WSS v Medical Board of Australia

Case

[2022] QCAT 447

18 November 2022 (ex tempore)


QUEENSLAND CIVIL AND
ADMINISTRATIVE TRIBUNAL


CITATION:

WSS v Medical Board of Australia [2022] QCAT 447

PARTIES:

WSS

(applicant)

v

MEDICAL BOARD OF AUSTRALIA

(respondent)

APPLICATION NO/S:

OCR 294 of 2021

MATTER TYPE:

Occupational regulation matters

DELIVERED ON:

18 November 2022 (ex tempore)

HEARING DATE:

18 November 2022

HEARD AT:

Brisbane

DECISION OF:

Judicial Member Robertson

Assisted by:

Professor Peter Baker
Dr Bavahuna Manoharan
Ms Carolyn Ashcroft

ORDERS:

1. The Tribunal confirms the decision to take relevant action and impose conditions on the Applicant’s registration pursuant to section 178 of the National Law.

CATCHWORDS:

PROFESSIONS AND TRADES – HEALTH CARE PROFESSIONALS – MEDICAL PRACTITIONERS – LICENCES AND REGISTRATION – REVIEW OF DECISION OF NATIONAL BOARD – where the applicant practitioner seeks review of a decision of the respondent medical board to take action by imposing conditions on his registration – where the action was taken on the basis that the applicant is alleged to have demonstrated poor clinical performance while prescribing narcotic drugs – whether the decision to take action is the correct and preferable one

Health Practitioner Regulation National Law, ss 3A, 178

Queensland Civil and Administrative Tribunal Act 2009 (Qld), ss 18, 33

AMS v Medical Radiation Practice Board of Australia (No. 2) [2019] QCAT 401

APPEARANCES & REPRESENTATION:

Applicant:

The applicant appeared on his own behalf

Respondent:

M Brooks instructed by Minter Ellison Lawyers

REASONS FOR DECISION

  1. On 25 August 2021, the Medical Board of Australia (‘Board’) decided to take action and impose conditions on the general registration of the applicant pursuant to section 178(2)(c) of the Health Practitioner Regulation National Law (Queensland) (‘National Law’).
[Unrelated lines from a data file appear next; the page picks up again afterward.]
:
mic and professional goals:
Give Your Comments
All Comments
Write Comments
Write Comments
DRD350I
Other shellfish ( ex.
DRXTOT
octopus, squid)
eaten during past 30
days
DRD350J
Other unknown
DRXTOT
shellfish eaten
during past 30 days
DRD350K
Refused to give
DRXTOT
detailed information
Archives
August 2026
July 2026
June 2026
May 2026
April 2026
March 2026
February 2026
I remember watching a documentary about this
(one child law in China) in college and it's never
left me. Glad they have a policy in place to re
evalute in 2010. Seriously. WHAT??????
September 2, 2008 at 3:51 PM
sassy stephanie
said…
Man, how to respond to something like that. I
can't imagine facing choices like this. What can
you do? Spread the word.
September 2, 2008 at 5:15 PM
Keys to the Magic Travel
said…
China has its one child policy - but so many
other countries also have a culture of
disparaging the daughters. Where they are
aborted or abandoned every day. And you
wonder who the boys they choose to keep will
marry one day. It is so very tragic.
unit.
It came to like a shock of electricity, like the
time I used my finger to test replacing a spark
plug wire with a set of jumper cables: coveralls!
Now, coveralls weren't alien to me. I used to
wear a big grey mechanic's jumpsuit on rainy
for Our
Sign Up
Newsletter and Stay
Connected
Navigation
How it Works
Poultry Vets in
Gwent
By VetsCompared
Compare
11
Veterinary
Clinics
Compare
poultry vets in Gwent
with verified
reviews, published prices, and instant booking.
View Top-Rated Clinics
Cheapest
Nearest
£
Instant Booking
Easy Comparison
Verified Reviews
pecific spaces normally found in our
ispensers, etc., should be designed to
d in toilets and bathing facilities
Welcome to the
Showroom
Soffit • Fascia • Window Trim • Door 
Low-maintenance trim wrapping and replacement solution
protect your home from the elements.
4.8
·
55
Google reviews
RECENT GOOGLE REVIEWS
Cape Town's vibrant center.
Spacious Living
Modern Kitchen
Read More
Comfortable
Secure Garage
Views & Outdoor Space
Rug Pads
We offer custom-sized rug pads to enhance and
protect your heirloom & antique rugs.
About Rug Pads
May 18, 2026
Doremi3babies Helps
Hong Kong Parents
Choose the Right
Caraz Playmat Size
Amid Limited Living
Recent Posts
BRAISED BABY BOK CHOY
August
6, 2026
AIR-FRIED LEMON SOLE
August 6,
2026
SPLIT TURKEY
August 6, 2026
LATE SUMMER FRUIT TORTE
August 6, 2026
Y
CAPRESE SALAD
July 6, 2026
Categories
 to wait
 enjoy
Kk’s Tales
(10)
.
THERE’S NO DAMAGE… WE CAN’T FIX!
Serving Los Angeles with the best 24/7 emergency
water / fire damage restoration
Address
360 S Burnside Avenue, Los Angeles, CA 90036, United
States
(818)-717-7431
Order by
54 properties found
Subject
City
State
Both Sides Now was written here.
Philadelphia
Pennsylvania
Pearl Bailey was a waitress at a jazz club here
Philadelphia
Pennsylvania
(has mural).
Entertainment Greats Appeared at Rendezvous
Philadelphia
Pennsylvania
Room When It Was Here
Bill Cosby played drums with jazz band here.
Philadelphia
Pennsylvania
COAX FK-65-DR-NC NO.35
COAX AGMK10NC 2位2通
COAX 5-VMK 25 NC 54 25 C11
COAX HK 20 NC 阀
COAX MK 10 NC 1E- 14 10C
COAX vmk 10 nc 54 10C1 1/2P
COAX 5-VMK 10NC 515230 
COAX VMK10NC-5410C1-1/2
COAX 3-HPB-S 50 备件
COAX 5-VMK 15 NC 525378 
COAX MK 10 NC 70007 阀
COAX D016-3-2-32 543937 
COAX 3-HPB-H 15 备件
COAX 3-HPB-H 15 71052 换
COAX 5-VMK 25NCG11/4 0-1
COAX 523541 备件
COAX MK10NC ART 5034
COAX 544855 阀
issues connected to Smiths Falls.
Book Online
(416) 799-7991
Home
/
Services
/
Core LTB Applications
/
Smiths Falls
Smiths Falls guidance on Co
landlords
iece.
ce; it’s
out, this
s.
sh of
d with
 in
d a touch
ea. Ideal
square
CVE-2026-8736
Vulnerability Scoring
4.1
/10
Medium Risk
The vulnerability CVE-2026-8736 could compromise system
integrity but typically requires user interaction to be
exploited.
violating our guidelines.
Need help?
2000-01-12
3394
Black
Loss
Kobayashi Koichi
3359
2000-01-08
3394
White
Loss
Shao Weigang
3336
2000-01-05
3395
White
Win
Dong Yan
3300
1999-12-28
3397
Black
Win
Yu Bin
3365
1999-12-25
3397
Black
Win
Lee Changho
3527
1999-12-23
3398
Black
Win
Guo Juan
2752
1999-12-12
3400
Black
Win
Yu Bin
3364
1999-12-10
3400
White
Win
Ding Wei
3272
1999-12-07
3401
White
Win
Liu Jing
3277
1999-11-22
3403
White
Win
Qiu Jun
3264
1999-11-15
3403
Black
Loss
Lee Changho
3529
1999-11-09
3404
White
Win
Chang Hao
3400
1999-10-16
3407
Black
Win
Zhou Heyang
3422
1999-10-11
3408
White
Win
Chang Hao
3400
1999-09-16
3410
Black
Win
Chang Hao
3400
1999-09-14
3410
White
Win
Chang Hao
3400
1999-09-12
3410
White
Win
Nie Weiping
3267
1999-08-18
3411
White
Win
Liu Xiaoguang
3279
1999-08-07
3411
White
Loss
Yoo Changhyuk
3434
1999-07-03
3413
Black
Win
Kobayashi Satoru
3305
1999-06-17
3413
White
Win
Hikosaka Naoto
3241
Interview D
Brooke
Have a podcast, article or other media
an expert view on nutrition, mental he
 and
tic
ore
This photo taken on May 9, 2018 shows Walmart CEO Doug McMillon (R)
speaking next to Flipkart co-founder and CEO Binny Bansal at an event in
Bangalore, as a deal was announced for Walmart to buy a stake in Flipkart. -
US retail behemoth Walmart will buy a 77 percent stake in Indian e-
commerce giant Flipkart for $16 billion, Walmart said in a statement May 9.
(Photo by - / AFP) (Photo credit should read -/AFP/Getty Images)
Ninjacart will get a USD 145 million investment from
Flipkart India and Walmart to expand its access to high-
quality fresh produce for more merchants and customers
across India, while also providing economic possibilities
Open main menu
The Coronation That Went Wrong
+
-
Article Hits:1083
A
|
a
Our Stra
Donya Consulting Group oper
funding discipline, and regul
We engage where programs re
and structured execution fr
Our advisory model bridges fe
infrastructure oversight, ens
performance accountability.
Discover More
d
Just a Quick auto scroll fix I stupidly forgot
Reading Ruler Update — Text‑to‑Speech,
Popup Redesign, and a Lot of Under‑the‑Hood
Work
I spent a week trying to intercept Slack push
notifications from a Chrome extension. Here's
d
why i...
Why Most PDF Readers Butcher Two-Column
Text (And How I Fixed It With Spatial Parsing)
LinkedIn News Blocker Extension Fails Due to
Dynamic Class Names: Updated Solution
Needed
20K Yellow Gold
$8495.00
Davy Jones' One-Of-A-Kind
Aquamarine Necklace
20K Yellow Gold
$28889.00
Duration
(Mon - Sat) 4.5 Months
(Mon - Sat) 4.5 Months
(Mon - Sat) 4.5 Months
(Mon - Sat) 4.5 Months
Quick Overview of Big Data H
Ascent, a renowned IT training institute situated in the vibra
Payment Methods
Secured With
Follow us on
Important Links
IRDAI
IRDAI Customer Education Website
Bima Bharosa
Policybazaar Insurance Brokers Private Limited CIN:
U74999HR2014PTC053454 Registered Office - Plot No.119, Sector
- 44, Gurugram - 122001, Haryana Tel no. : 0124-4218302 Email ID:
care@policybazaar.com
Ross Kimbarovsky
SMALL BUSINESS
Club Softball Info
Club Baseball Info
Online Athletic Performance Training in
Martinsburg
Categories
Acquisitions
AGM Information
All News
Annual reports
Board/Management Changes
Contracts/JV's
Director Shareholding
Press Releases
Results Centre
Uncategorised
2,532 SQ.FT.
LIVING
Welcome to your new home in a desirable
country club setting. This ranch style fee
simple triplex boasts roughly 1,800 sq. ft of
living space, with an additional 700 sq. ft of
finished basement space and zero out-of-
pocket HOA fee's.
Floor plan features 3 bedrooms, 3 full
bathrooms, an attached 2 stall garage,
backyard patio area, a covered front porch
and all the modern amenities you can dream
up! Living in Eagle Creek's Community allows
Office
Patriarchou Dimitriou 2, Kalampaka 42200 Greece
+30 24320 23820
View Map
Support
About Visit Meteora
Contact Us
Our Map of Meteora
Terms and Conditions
  2. The information considered by the Board in coming to its decision is set out in its reasons forwarded to the applicant under cover of letter dated 1 September 2021. The decision concerns the applicant’s performance regarding the prescribing of schedule 8 medications to, and the management of, a patient displaying drug-seeking behaviour. In summary, the conditions require the applicant to engage and complete a program of one-on-one education in relation to prescribing such medications to vulnerable patients consisting of a minimum of eight hours over a three-month period.

  3. On 29 September 2021, the applicant filed an application to review the decision pursuant to ss 18 and 33 of the Queensland Civil and Administrative Tribunal Act 2009 (Qld) (‘QCAT Act’). Although described as an application, it relates to an “appellable decision” as described in s 199(1) of the National Law which gives Dr Wanninayake the right to appeal against the decision to this Tribunal.

  4. In such a proceeding, the Tribunal has all the functions of the Board, and the review involves a fresh hearing on the merits, and its purpose is to produce “the correct and preferable decision”.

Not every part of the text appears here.